Fear. Like what had made home in her heart once she realized how deep she had fallen for Earn. Earn who was now happily taken. Earn who didn't know that one of her closest friends had thoughts about her as a lover. Earn who would probably never look at Pear the way the latter looks at her. Earn who will probably never talk to her ever again if word ever gets out that Pear from the track team has a big fat crush on her.

Pear didn't sleep a lot of nights after that.

 

Anger. Like what rose up Pear's veins the night Earn had knocked on her dorm's door, suitcase in one hand, eyes red as fire and tears not taking a halt from flowing down her puffy cheeks. "He cheated.", was all Earn had said before falling into her arms and all tiny Pear could do was hold her friend when both her eyes were seeing red.

Pear held Earn close that night, the anger bubbling up in her veins evaporated into thin air as she raked her fingernails through a fast asleep Earn's hair.

Pear would later find out that this architecture guy was fucking around with multiple girls and word would spread out like wildfire along with a rumor that he had a tiny dick. Pear didn't do it. At least not the tiny dick part. She did however, picked the lock on his room so that all his "girlfriends" could trash his room. She got a laugh out of Earn who had been devastated for months about this ugly guy and Pear had thought maybe bribing Fong and the gang to find shit on architure man wasn't that bad of an idea. Pear is a little too proud about that.

 

Surprise. Like what popped open Pear's pupils when Earn on a fine Sunday morning had decided to ask her if she liked girls. Out of nowhere. And lesbian little Pear had panicked, fight or flight response on, and said, "I like you. yeah." WHO DOES THAT?! Apparently Pear does. And apparently it also can get a giggle out of Earn so maybe disaster gay Pear isn't that bad either.

 

However, there is one emotion that Pear has felt the most with Earn though, and its not on this list. But fuck it, she's not gonna be done with this assignment for a while anyways.

 

What does Pear feel most when she's with Earn you ask?

 

Comfort.

 

Comfort. Warm, cozy, reassuring, comfort.

 

Comfort like when Earn plays her guitar for Pear, on days when she's happy, on days when she feels blue, on pretty days, on rainy days. All days.

Comfort like when Earn braids her hair because she says Pear's hair is soft and shiny and "it looks pretty in braids."
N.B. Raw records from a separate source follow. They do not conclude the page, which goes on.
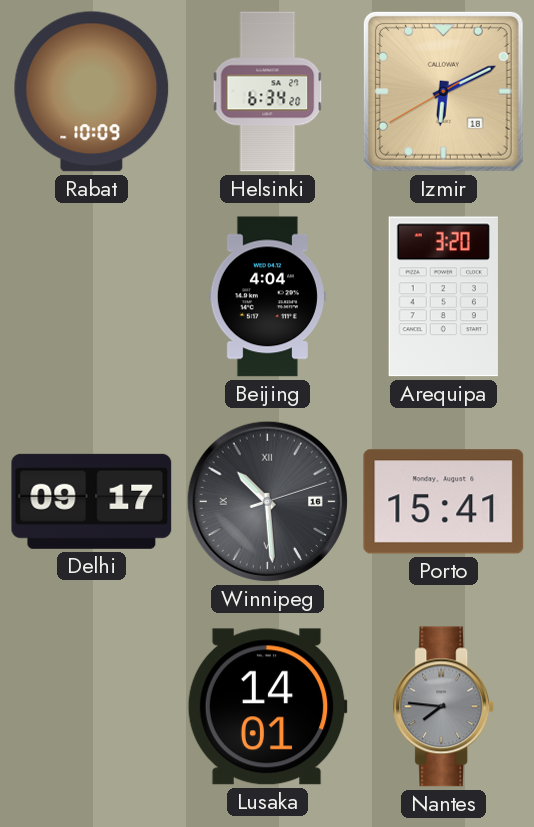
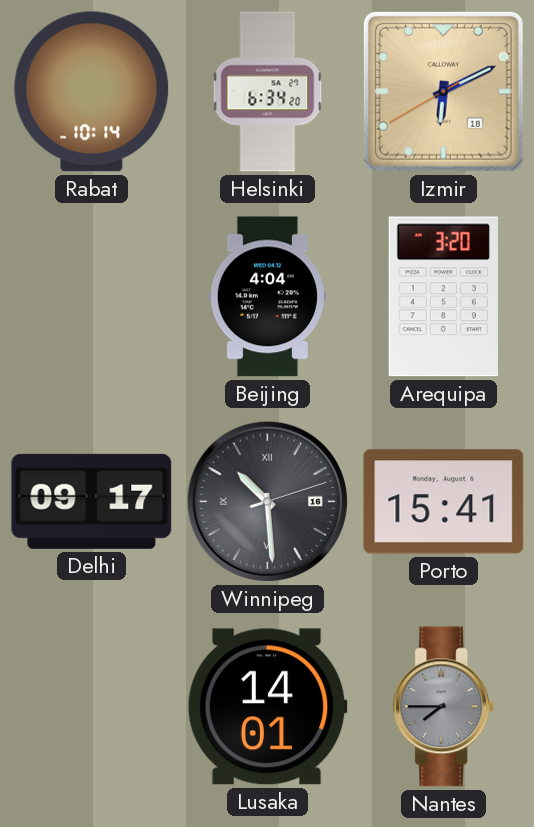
Rabat: 10:09 -> 10:14
Nantes: 7:46 -> 7:45
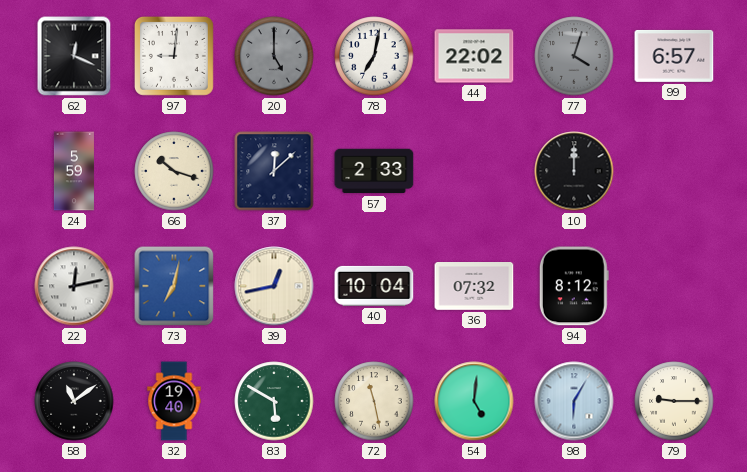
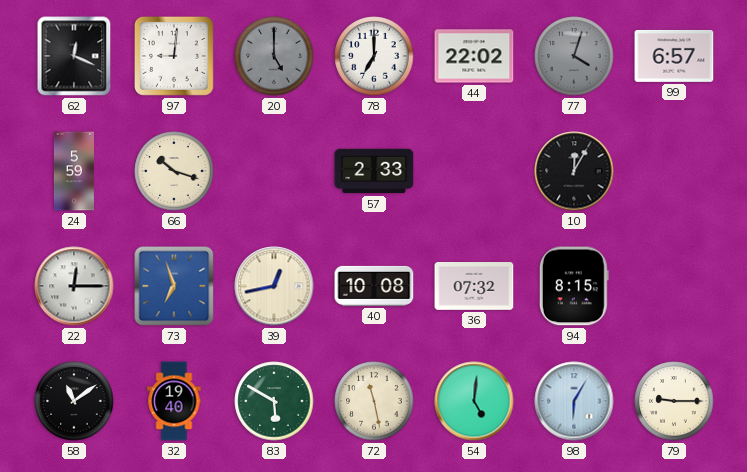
78: 7:02 -> 7:00
37: 12:08 -> none
10: 12:00 -> 12:05
22: 12:13 -> 12:15
73: 7:02 -> 6:57
40: 10:04 -> 10:08
94: 8:12 -> 8:15
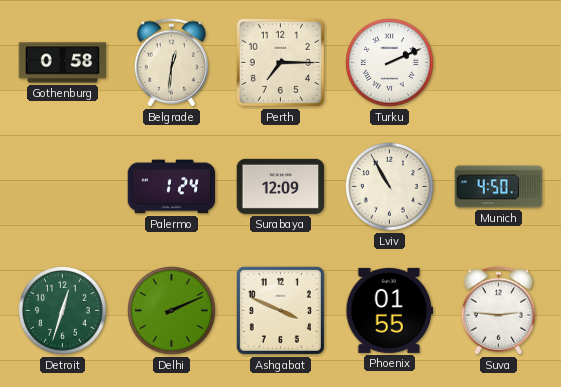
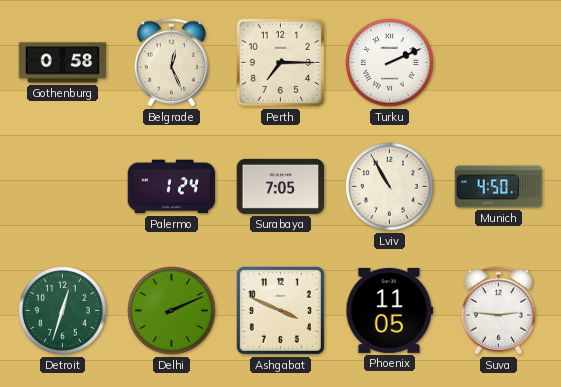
Belgrade: 12:31 -> 12:26
Surabaya: 12:09 -> 7:05
Phoenix: 01:55 -> 11:05
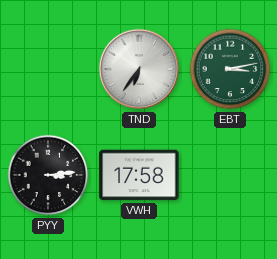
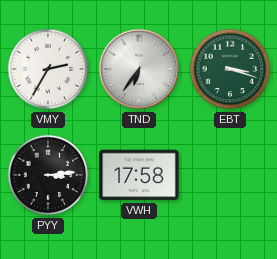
VMY: none -> 2:35
EBT: 3:13 -> 3:18
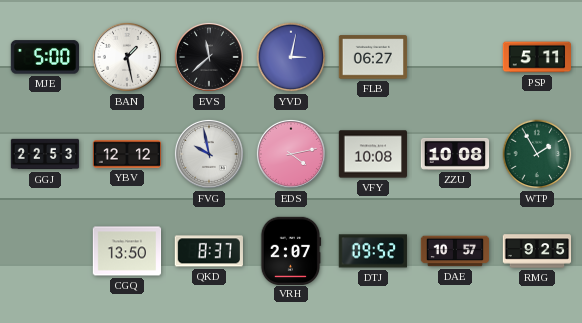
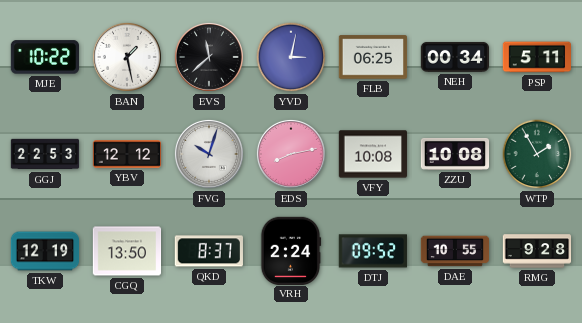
MJE: 5:00 -> 10:22
FLB: 06:27 -> 06:25
NEH: none -> 00:34
FVG: 9:58 -> 10:03
EDS: 4:13 -> 8:13
TKW: none -> 12:19
VRH: 2:07 -> 2:24
DAE: 10:57 -> 10:55
RMG: 9:25 -> 9:28
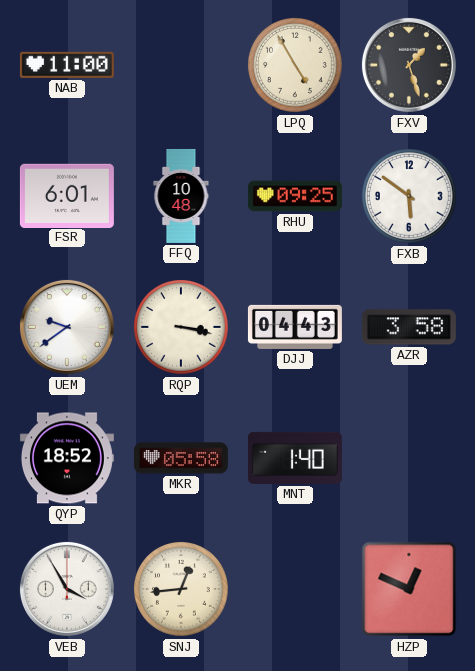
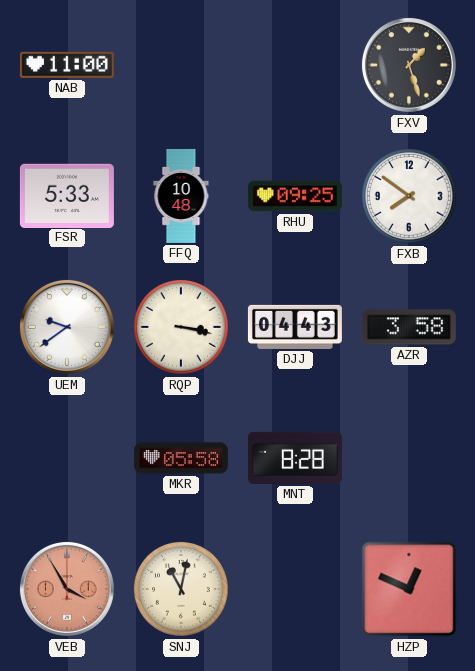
LPQ: 4:55 -> none
FSR: 6:01 -> 5:33
FXB: 5:51 -> 7:51
QYP: 18:52 -> none
MNT: 1:40 -> 8:28
VEB dial: white -> salmon
SNJ: 12:44 -> 11:02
Comfort like when earn hugs her, coddles her like a baby on those very unpleasant days of the month. How she stops her from setting the world on fire with only a few head pats.

Comfort

Comfort like when Earn didn't fade away from her life like her other girl-friends did after she had told them about her little secret and instead had just gotten more clingy leaving Pear on cloud nine. Because who wouldn't like back hugs from gorgoeus, talented, warm, dressed in koala pjs, Earn in the kitchen while cooking cup noodles when your eye bags are hanging like bats on branches and you're thinking of burning down your professor's office? Yep Pear would absolutely L O V E that.

 

Comfort like when Earn and Pear lay down on her tiny dormroom's tiny tiny bed and Pear feels even tinier wrapped in the other's arms. When the entire world is crumbling down around Pear and Earn just fixes it with her magical palms rubbing her tummy and nose buried deep in Pear's hair as soft flowers of kisses bloom on top of Pear's head. Skin on skin, feet touching feet, heart beats synced and all Pear feels is warmth. And love. And home.

 

Comfort like when Pear is afraid of the storm brewing in her brain, for many reasons and no reason at all and Earn just pulls her out of her mess with her music and pretty smile and tinkling eyes. Keeps Pear safe from the monsters in her brain. Makes her laugh like there isn't going to be another day. Makes Pear fall in love with her deeper and deeper and deeper and Pear just falls. Deeper and deeper and deeper.

 

So, yeah. Earn is all Pear can think about. And it isn't going to stop anytime soon.